Repeat with the two panels for the other side. When you are finished you should have 2 thicker, two-sided curtain panels. The velcro side of the panels will face the wall and cannot be seen.
*Some curtains are larger than the width of the batting, if you make sure they are the same size it would make things a lot easier! If you have the same size then simply sandwich the batting between curtain panels front and back. One of them will have the velcro, one will not. Make sure the curtain panel wrong sides are touching the batting.
The next step is attaching the curtains to the wall. This will seal the curtains lowering your heat loss significantly.
First you will attach your soft velcro to the 1″ wide wood stake, by using a staple gun. Each staple should be about 4 inches away from the wood. Make sure that the velcro is flat and taut as you go.
After the velcro stakes are done you will attach it to the velcro on the curtain. This will help you get perfect placement.
Place it onto the wall exactly where you want the velcro to go. About 1 inch away from the edge would be good. Mark it with a pencil. Remove the wood velcro piece from the curtain and nail it to the wall where you marked the placement.
Now stick the curtain panels to the velcro on the wall and make sure they are exactly where you want them. You should not be able to see the wood velcro pieces when the panels aren’t attached. They should be perfectly hidden all the time.
*This is the best option for sticking the curtains to the wall – easy removal without a ton of holes in the wall was one of them, cheap and effective.
Your curtains are finished and sealed nicely to the wall but we still have a gap at the top that drafts will come through. To solve this, make a curtain valence that covers the holes at the top and snugly fits over the curtain.
First you will use brackets and attach them to the wall about 1/2″ above the curtain rod. Cut your wood the same length as the curtain rod but 1″ wider.
The wood in this tutorial measured 4″ wide x 79″ long. Screw your wood down on the brackets.
*You can use very thin wood because it will only have light fabric attached to it. Molding, or even thick foam would work just fine also.
Now you will cut out your fabric for the valence. For your length you measure the side edges and front edge of the wood and add them all together(4″ + 4″ + 79″ = 87″). Then decide how long you want the valence to drape, add the width of the wood and times that by 2. Here, the valance drapes 12″, so 4″ is added to the width of the wood, multiplied by 2 so that the fabric could be folded in half ((12″ + 4″) x 2 = 32″). Folding makes the fabric thicker and also makes it so you don’t have to hem the edge. Measurements here were 32″ wide x 87″ long.
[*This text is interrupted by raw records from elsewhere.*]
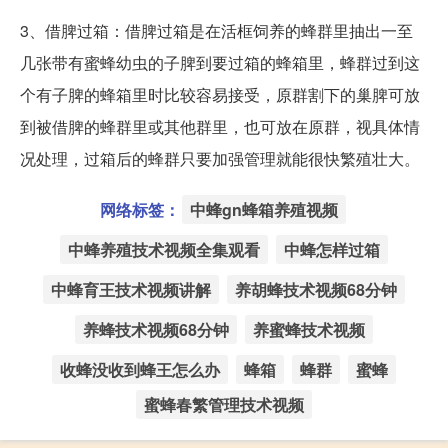
3、借脾过箱：借脾过箱是在活框饲养的蜂群里抽出一至
几张带有蜜蜂幼虫的子脾到要过箱的蜂箱里，蜂群过到这
个有子脾的蜂箱里时比较容易接受，原群割下的巢脾可放
到被借脾的蜂群里或其他群里，也可放在原群，视具体情
况处理，过箱后的蜂群只要加强管理就能很快繁殖壮大。
网络标签：
中蜂gn蜂箱养殖视频
中蜂养殖技术视频全集观看
中蜂怎样过箱
中蜂育王技术视频讲解
养胡蜂技术视频68分钟
养蜂技术视频68分钟
养蜜蜂技术视频
收蜂没收到蜂王怎么办
蜂箱
蜂群
蜜蜂
蜜蜂春繁管理技术视频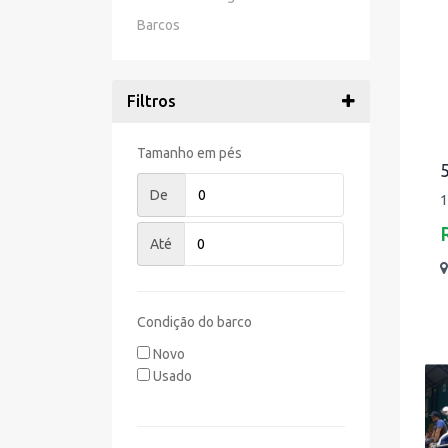
Barcos
Filtros
Tamanho em pés
De
1
Até
Condição do barco
Novo
Usado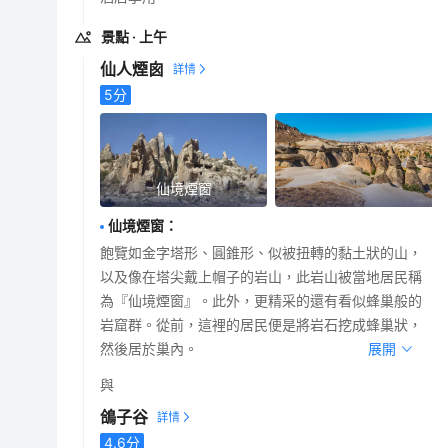
景點
· 上午
仙人煙囪
5
分
仙境煙窗
仙境煙窗
：
飽覽如金字塔形、圓錐形、似被扭轉的黏土狀的山，
以及像在塔尖戴上帽子的岩山，此岩山被當地居民稱
為『仙境煙窗』。此外，更精采的還有看似蜂巢般的
岩窟群。從前，這裡的居民便是將岩石挖成蜂巢狀，
然後居於巢內。
展開
與
鴿子谷
4.6
分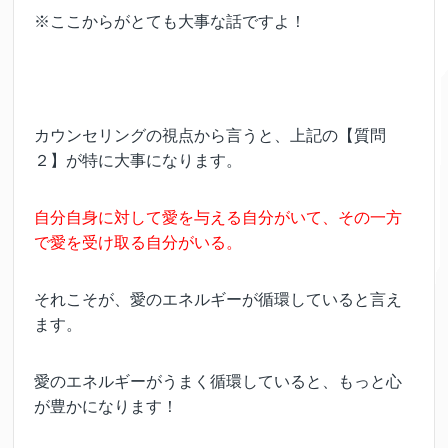
※ここからがとても大事な話ですよ！
カウンセリングの視点から言うと、上記の【質問
２】が特に大事になります。
自分自身に対して愛を与える自分がいて、その一方
で愛を受け取る自分がいる。
それこそが、愛のエネルギーが循環していると言え
ます。
愛のエネルギーがうまく循環していると、もっと心
が豊かになります！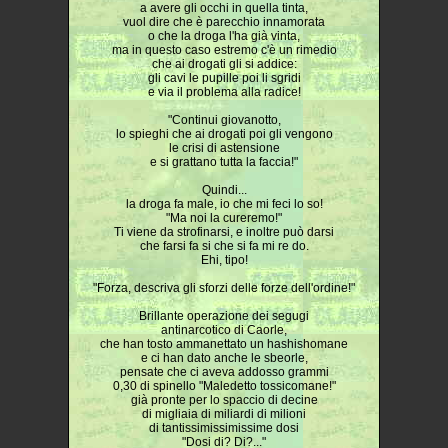
a avere gli occhi in quella tinta,
vuol dire che è parecchio innamorata
o che la droga l'ha già vinta,
ma in questo caso estremo c'è un rimedio
che ai drogati gli si addice:
gli cavi le pupille poi li sgridi
e via il problema alla radice!
"Continui giovanotto,
lo spieghi che ai drogati poi gli vengono
le crisi di astensione
e si grattano tutta la faccia!"
Quindi...
la droga fa male, io che mi feci lo so!
"Ma noi la cureremo!"
Ti viene da strofinarsi, e inoltre può darsi
che farsi fa si che si fa mi re do.
Ehi, tipo!
"Forza, descriva gli sforzi delle forze dell'ordine!"
Brillante operazione dei segugi
antinarcotico di Caorle,
che han tosto ammanettato un hashishomane
e ci han dato anche le sbeorle,
pensate che ci aveva addosso grammi
0,30 di spinello "Maledetto tossicomane!"
già pronte per lo spaccio di decine
di migliaia di miliardi di milioni
di tantissimissimissime dosi
"Dosi di? Di?..."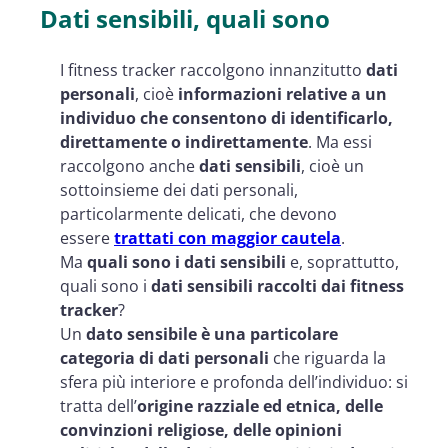
Dati sensibili, quali sono
I fitness tracker raccolgono innanzitutto
dati
personali
, cioè
informazioni relative a un
individuo che consentono di identificarlo,
direttamente o indirettamente
. Ma essi
raccolgono anche
dati sensibili
, cioè un
sottoinsieme dei dati personali,
particolarmente delicati, che devono
essere
trattati con maggior cautela
.
Ma
quali sono i dati sensibili
e, soprattutto,
quali sono i
dati sensibili raccolti dai fitness
tracker
?
Un
dato sensibile è una particolare
categoria di dati personali
che riguarda la
sfera più interiore e profonda dell’individuo: si
tratta dell’
origine razziale ed etnica, delle
convinzioni religiose, delle opinioni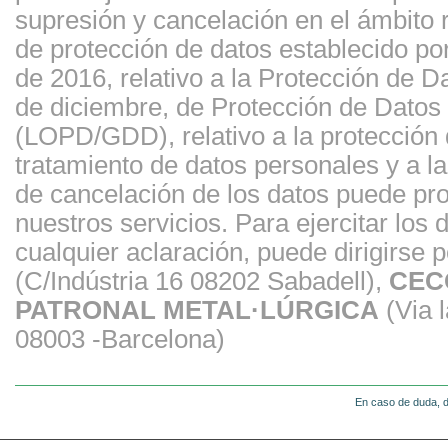
supresión y cancelación en el ámbito
de protección de datos establecido p
de 2016, relativo a la Protección de 
de diciembre, de Protección de Datos 
(LOPD/GDD), relativo a la protección d
tratamiento de datos personales y a la 
de cancelación de los datos puede prov
nuestros servicios. Para ejercitar los
cualquier aclaración, puede dirigirse p
(C/Indústria 16 08202 Sabadell),
CEC
PATRONAL METAL·LÚRGICA
(Via l
08003 -Barcelona)
En caso de duda, d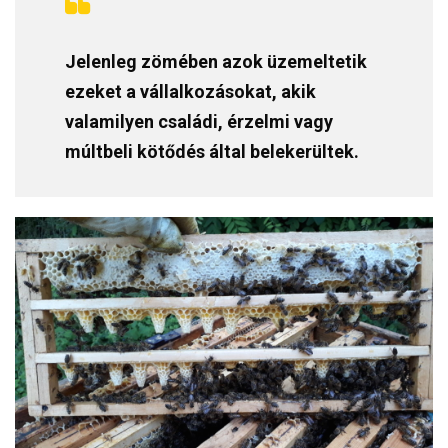
Jelenleg zömében azok üzemeltetik
ezeket a vállalkozásokat, akik
valamilyen családi, érzelmi vagy
múltbeli kötődés által belekerültek.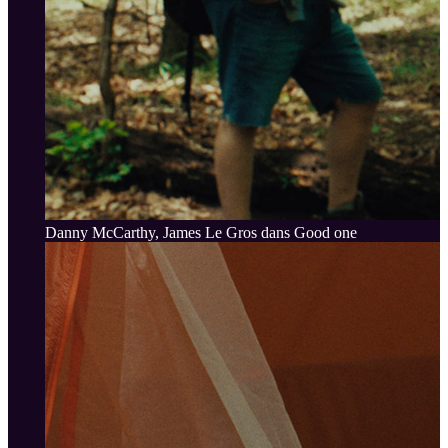
Danny McCarthy, James Le Gros dans Good one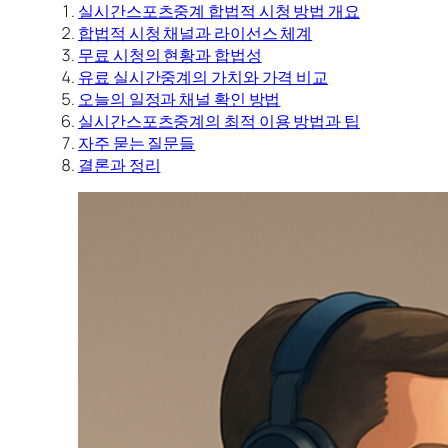
실시간스포츠중계 합법적 시청 방법 개요
합법적 시청 채널과 라이선스 체계
무료 시청의 현황과 합법성
유료 실시간중계의 가치와 가격 비교
오늘의 일정과 채널 확인 방법
실시간스포츠중계의 최적 이용 방법과 팁
자주 묻는 질문들
결론과 정리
For the batting measurement you will use the same 87″ length. The width of the batting will be your desired length plus the width of the wood minus 1 inch(12″ + 4″ -1″ = 15). This batting measured 15″ wide x 87″ long.
Once you have everything cut out you are ready to attach the batting to the wood. Lay the batting onto the wood with the edge hitting the wall.
You are going to wrap the corners exactly like a present. Staple the batting corner edge and the top back edge next to the wall.
For the fabric you need to fold it in half and iron it very well. Then attach it the same way you did the batting just make sure the raw edges are touching the wall and the fold is hanging.
After that you are done! 🙂 By now if you followed the tutorial you should have two sided insulated curtains that not only function well but look great too!
These are definitely a great help to your room heaters. You would feel a significant temperature difference by touching the inside of the curtain and comparing it to the outside. Did we mention that these are great for the summer as well? They will keep your room cool on those hot summer days.
Could this be your next weekend project?